The seventh in series of blog posts for my 8th grade students about the process of trying to publish my YA historical novel.
As the rejections come in while I revise my YA historical fiction, I wondered if writers ever resubmitted a query with the same agent even after an initial rejection. I don't know the rules--written or unwritten. Would resubmitting immediately earmark me as that guy. Blacklisted across the publishing industry because I acted like the high school boy who couldn't take rejection from the girl of his dreams.
Isn't a rejection email more than enough of a hint? If I queried an agent a second time after making significant changes to my manuscript, would friends of these literary agents start hanging out by my locker, or car, to tell me, "beat it, she's not interested."
An answer to my question came via Twitter. I follow YA authors, literary agents, and editors on Twitter. Often, I find valuable discussions or links to useful articles on writing or publishing. Yesterday, I stumbled across the hashtag #LitChatBetsy and followed it for a few minutes.
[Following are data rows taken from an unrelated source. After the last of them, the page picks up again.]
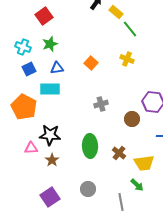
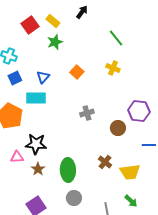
yellow rectangle: (116, 12) -> (53, 21), moved
green star: (50, 44) -> (55, 42), moved
blue triangle: (57, 68) -> (43, 77), turned -40
green ellipse: (90, 146) -> (68, 170), moved
green arrow: (137, 185) -> (131, 201), moved

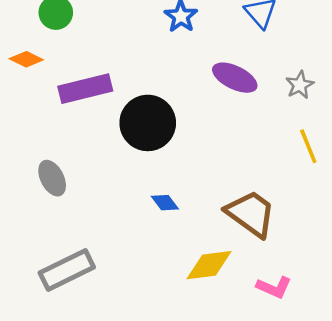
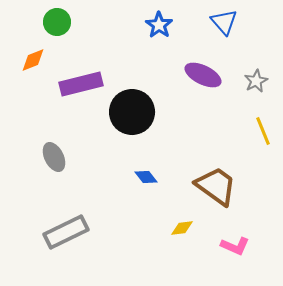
orange diamond: (26, 59) -> (33, 60), turned -48
yellow diamond: (209, 265) -> (182, 228), size x0.6

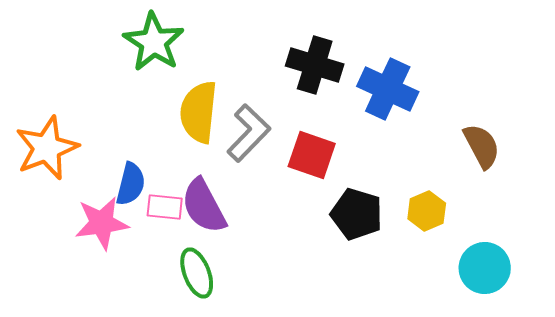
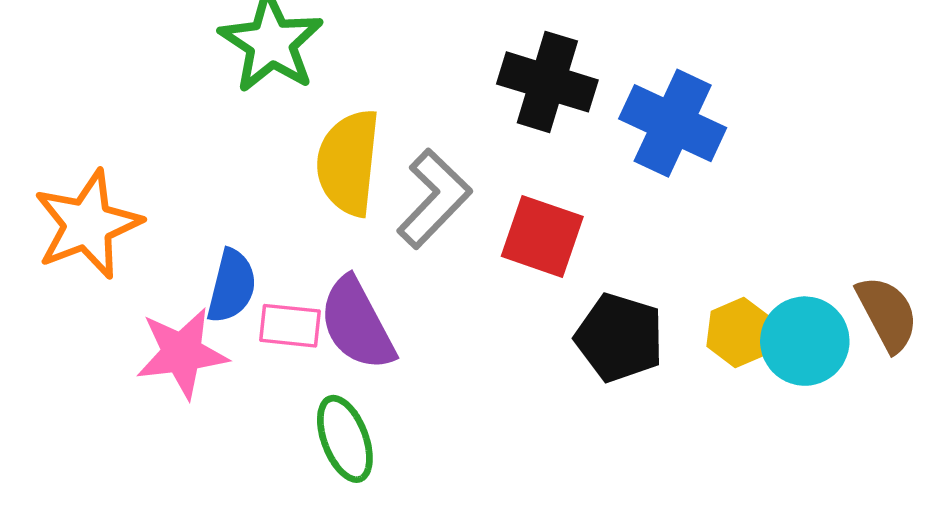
brown semicircle: (482, 146) -> (887, 314), moved
cyan circle: (485, 268) -> (805, 341), moved

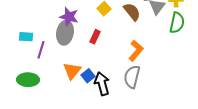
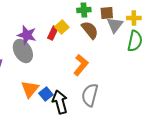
gray ellipse: (65, 33) -> (23, 51), turned -40
red rectangle: (95, 37) -> (53, 33), moved
orange L-shape: (136, 51) -> (81, 65), moved

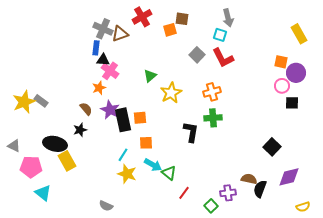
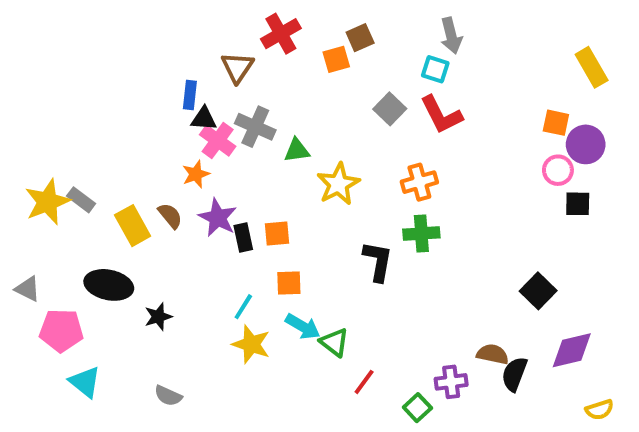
brown square: (182, 19) -> (360, 38), turned -32
gray cross: (103, 29) -> (255, 127), moved
brown triangle: (120, 34) -> (237, 67), turned -36
green triangle: (150, 76) -> (297, 150), turned 32
black rectangle: (123, 120) -> (243, 237), size x0.6
black star: (80, 130) -> (158, 317), moved
yellow rectangle: (67, 161) -> (133, 226), moved
gray semicircle: (106, 206) -> (168, 396), moved

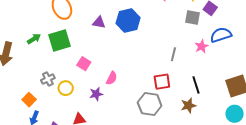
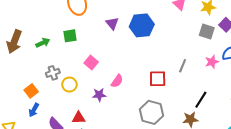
purple triangle: (99, 22) -> (112, 23), turned 32
green arrow: (34, 39) -> (43, 43), moved
green square: (59, 40) -> (70, 36), size x0.6
red square: (162, 82) -> (158, 79), moved
black line: (196, 85) -> (201, 100), turned 42

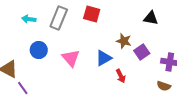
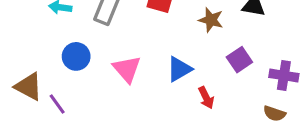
brown star: (124, 41) -> (211, 20), moved
purple line: (23, 88) -> (57, 104), moved

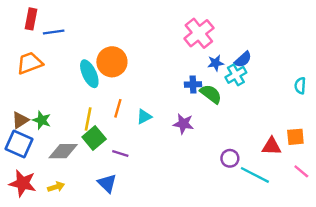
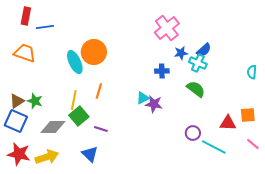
orange trapezoid: (30, 63) -> (25, 53), turned 40
cyan cross: (236, 75) -> (198, 63), turned -36
green semicircle: (211, 94) -> (196, 89), moved
cyan triangle: (144, 117) -> (143, 98), moved
yellow arrow: (56, 187) -> (47, 157), size x1.6

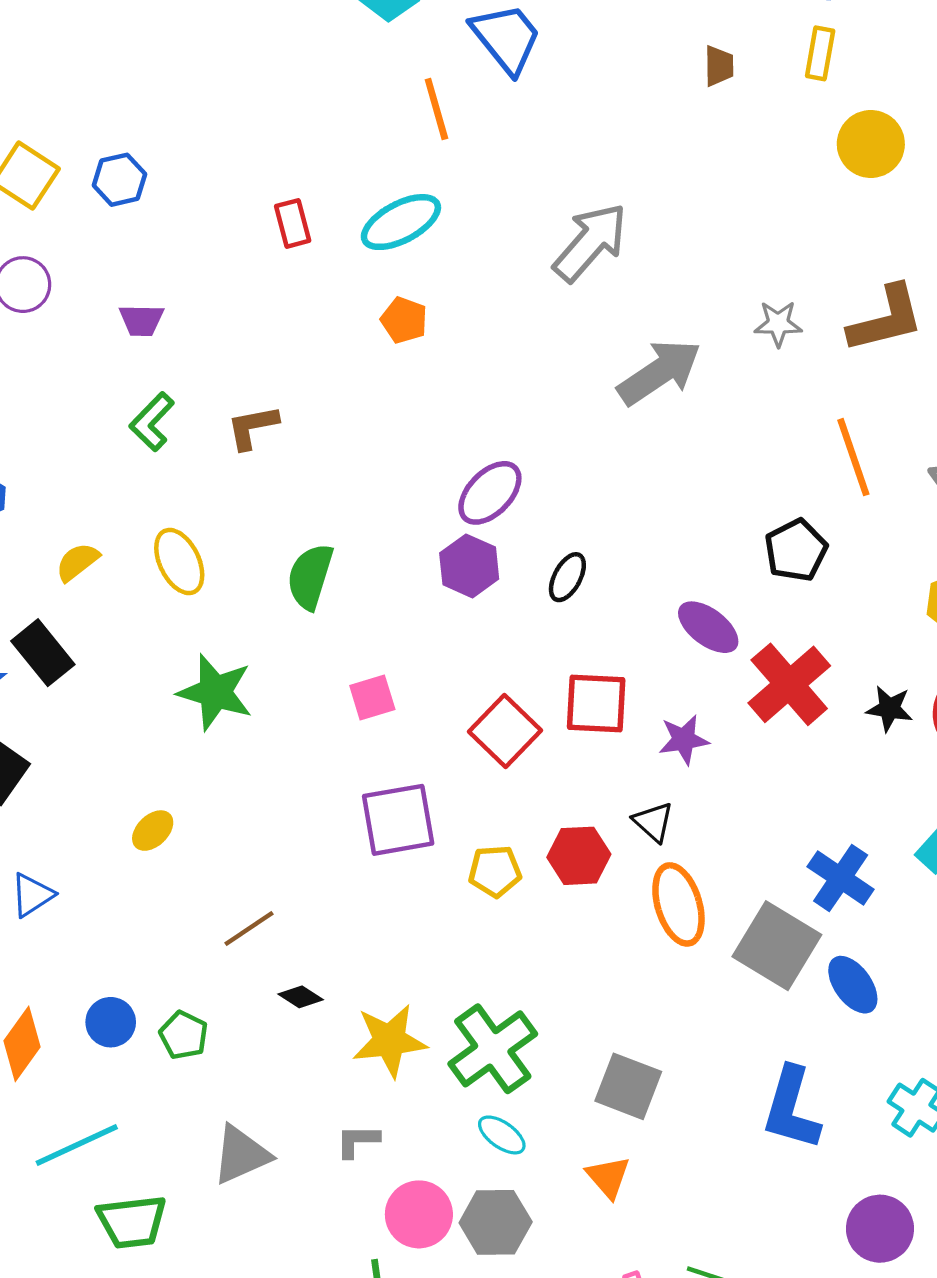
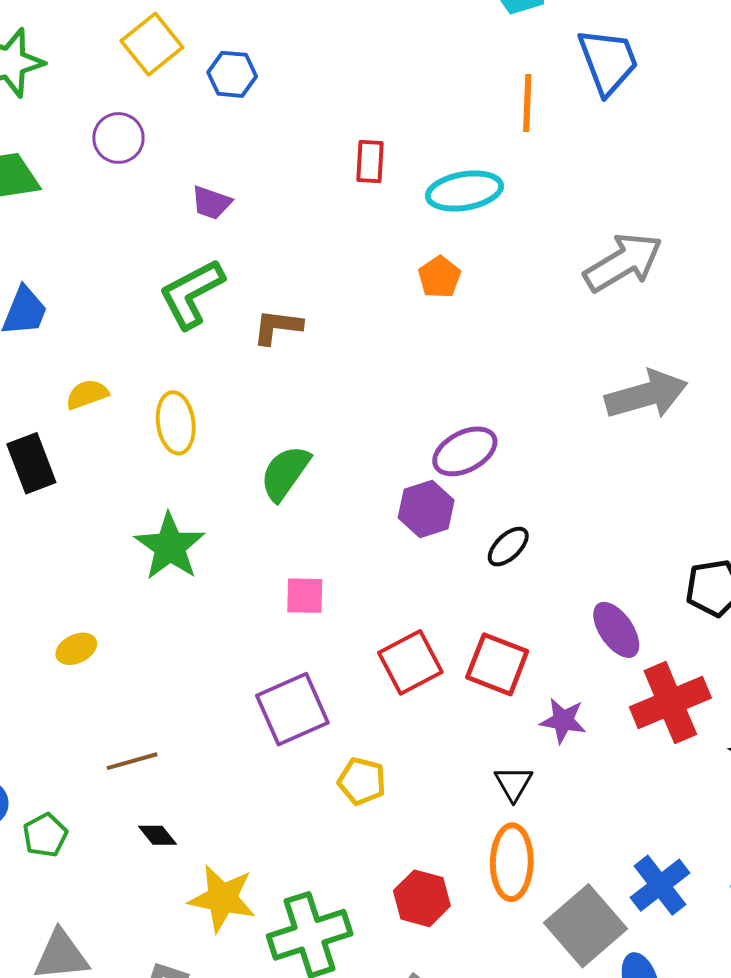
green L-shape: (152, 422) -> (192, 294), size x1.4
purple square: (398, 820) -> (292, 709), turned -32
red hexagon: (579, 856) -> (422, 898), moved

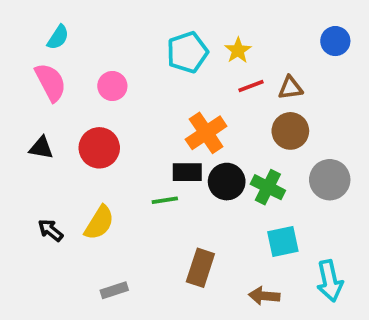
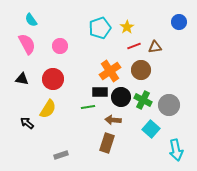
cyan semicircle: (58, 37) -> (31, 20), turned 112
brown circle: (290, 131) -> (141, 70), moved
gray circle: (330, 180) -> (169, 105), moved
yellow semicircle: (99, 223) -> (48, 109), moved
cyan square: (283, 242) -> (151, 129), turned -36
brown arrow: (264, 296) -> (113, 120), moved

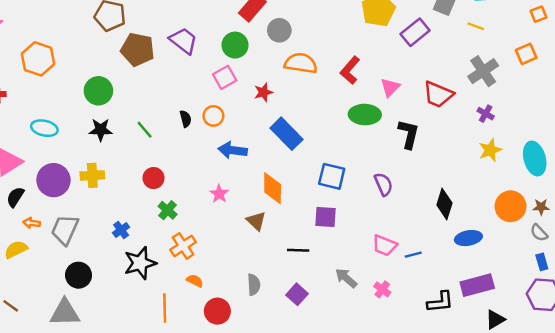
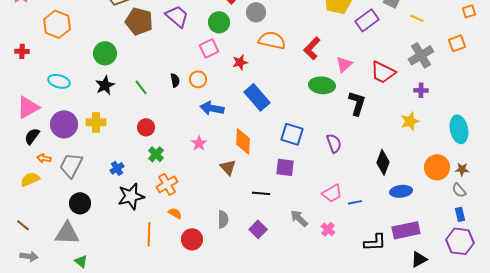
purple cross: (486, 114) -> (421, 90), turned -32
black star: (101, 130) -> (105, 85), turned -30
yellow star: (490, 150) -> (410, 121), moved
pink trapezoid: (385, 245) -> (332, 193), turned -55

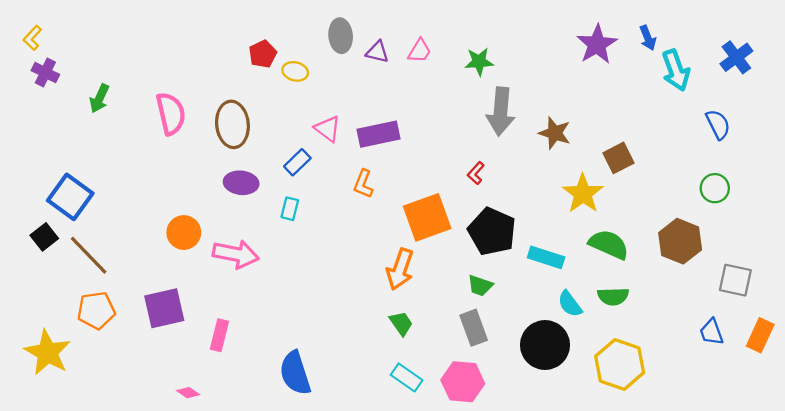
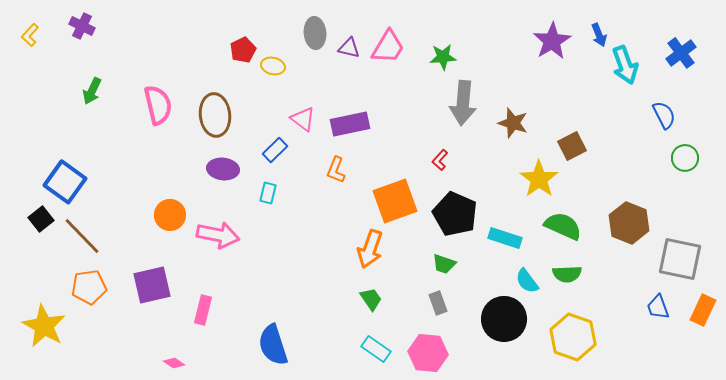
pink trapezoid: (420, 51) -> (388, 47), size x1.5
purple cross: (45, 72) -> (82, 26), moved
green circle: (715, 188) -> (685, 158), moved
gray square: (735, 280) -> (680, 259), size x1.4
gray rectangle: (474, 328) -> (438, 303), size x0.7

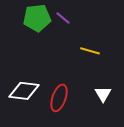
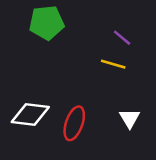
purple line: (63, 18) -> (122, 38), moved

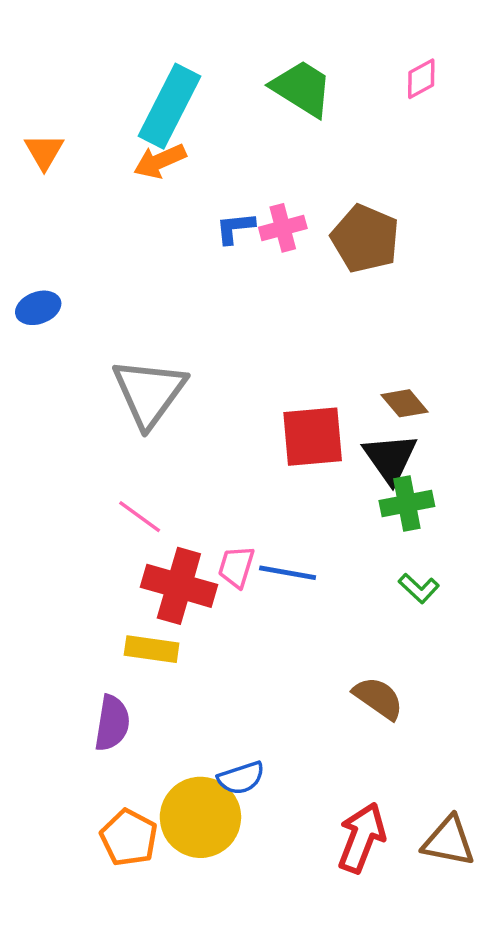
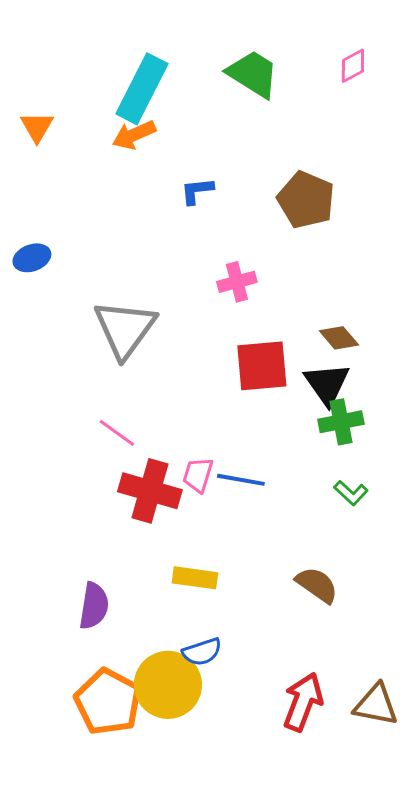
pink cross: (283, 228) -> (237, 282), moved
yellow rectangle: (152, 649) -> (195, 578), moved
orange pentagon: (129, 838) -> (108, 702), size x1.4

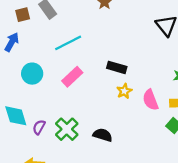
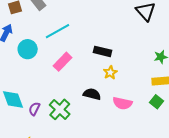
cyan circle: (32, 74) -> (28, 49), moved
pink semicircle: (150, 100) -> (122, 103), moved, turned -54
black semicircle: (103, 135) -> (92, 94), moved

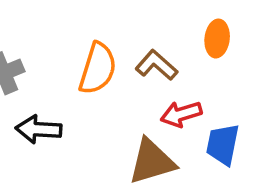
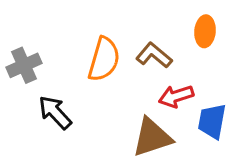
black arrow: (39, 129) -> (55, 112), turned 45

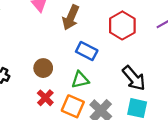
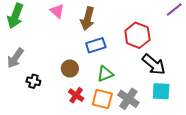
red hexagon: (122, 25) -> (137, 35), moved
blue rectangle: (87, 51) -> (96, 45), moved, turned -36

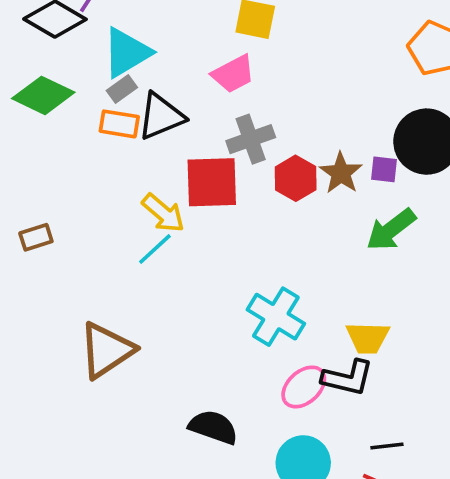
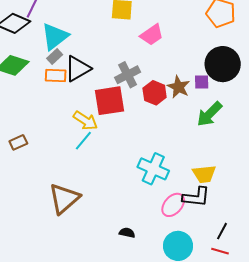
pink trapezoid: (233, 74) -> (152, 35), moved
black semicircle: (213, 427) -> (127, 233), size x0.6
black line: (387, 446) -> (222, 231), turned -48

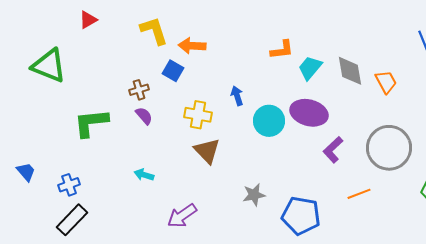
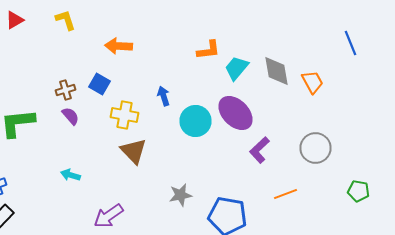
yellow L-shape: (154, 31) -> (66, 20), moved, size x0.7
blue square: (173, 71) -> (100, 84), moved
purple ellipse: (309, 113) -> (236, 113), turned 30
gray circle: (389, 148) -> (316, 148), size x0.7

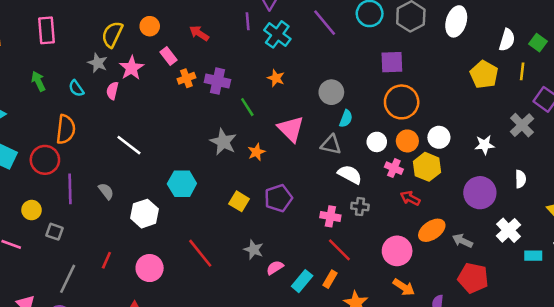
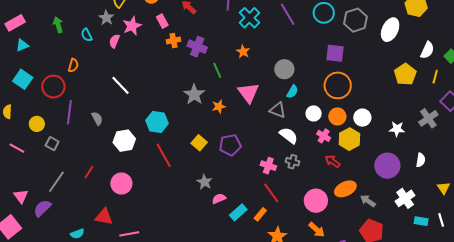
orange semicircle: (66, 129) -> (73, 65), size x0.6
red line: (200, 253) -> (164, 155), moved

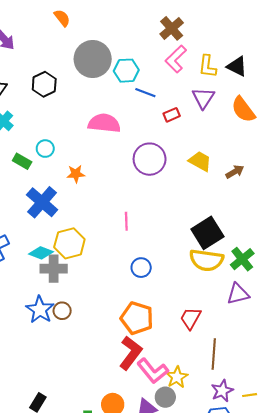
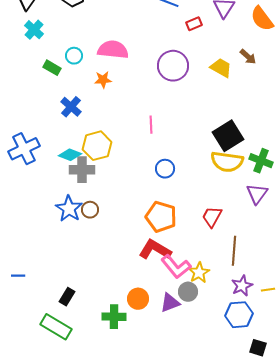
pink semicircle: (104, 123) -> (113, 50), moved
brown arrow: (235, 172) -> (248, 57), moved, turned 72
blue cross: (42, 202) -> (71, 107), size x0.7
green cross: (242, 259) -> (261, 161), turned -30
purple triangle: (238, 294) -> (257, 194), turned -40
red L-shape: (131, 353) -> (155, 250), turned -96

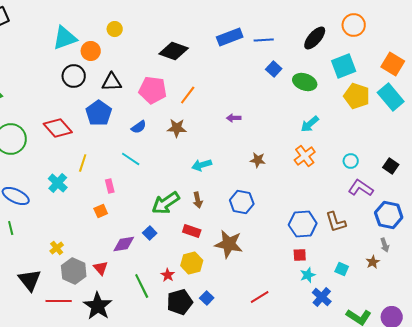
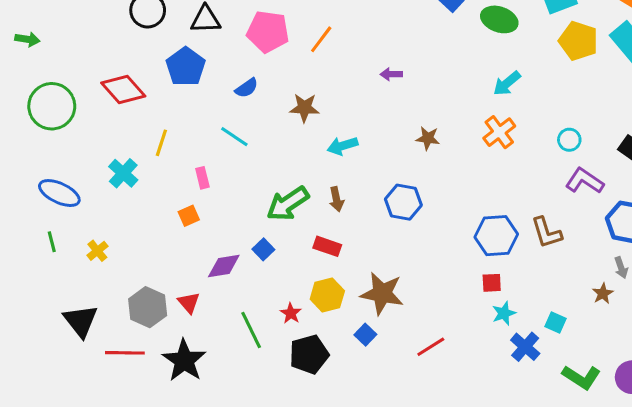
brown star: (177, 128) -> (304, 108), moved
brown star: (229, 244) -> (382, 293), moved
yellow cross: (57, 248) -> (97, 251), moved
cyan square: (342, 269) -> (556, 322), moved
blue square: (207, 298) -> (365, 335), moved

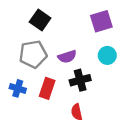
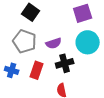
gray pentagon: (33, 54) -> (25, 41), turned 30
cyan circle: (107, 55) -> (88, 42), size x1.5

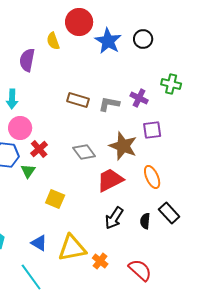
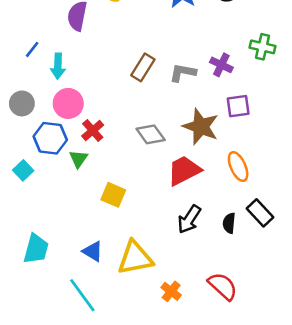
brown rectangle: (78, 100) -> (143, 67), turned -75
orange cross: (100, 261) -> (171, 291), moved

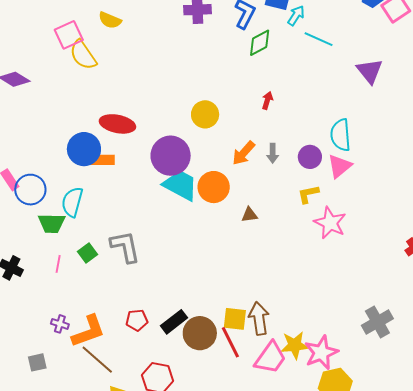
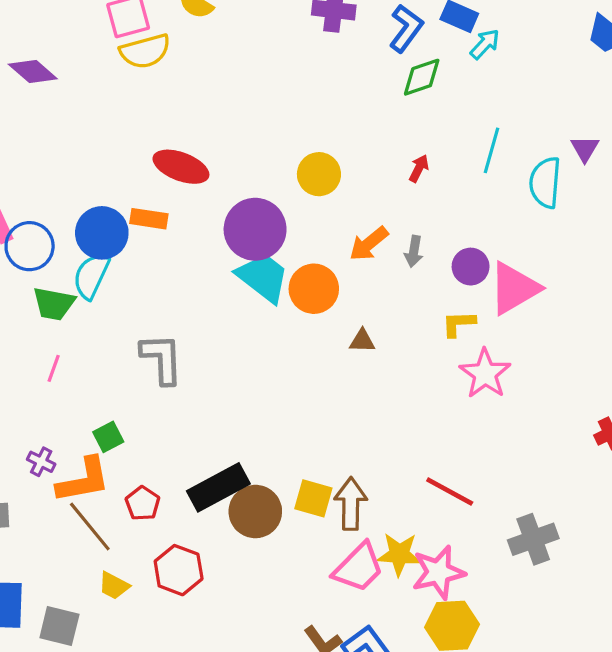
cyan line: (319, 39) -> (492, 150), moved, turned 72
yellow semicircle: (83, 55) -> (145, 51), turned -80
purple triangle: (370, 71) -> (585, 149), size x0.7
cyan semicircle: (341, 135) -> (545, 183), moved
blue circle: (84, 149) -> (102, 233), moved
pink triangle: (340, 166) -> (514, 288), size x1.4
green square: (88, 253) -> (108, 437), moved
red pentagon: (137, 320) -> (143, 503), moved, turned 30
black rectangle: (174, 322) -> (218, 487), size x1.4
red line: (230, 342) -> (450, 491), moved, turned -44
A literary agent (who happens to represent the kind of YA book I am writing) was answering questions live.
So, the lesson here is that rejection, or a temporary failure, is only permanent if you let it be permanent.
Stick with it.
As I keep working at getting better, I still have hope and a goal in sight.
P.S. Students have been reading my posts about rejections from literary agents, and one asked, "I don't mean any offense by this but were you rejected a lot in high school or something?"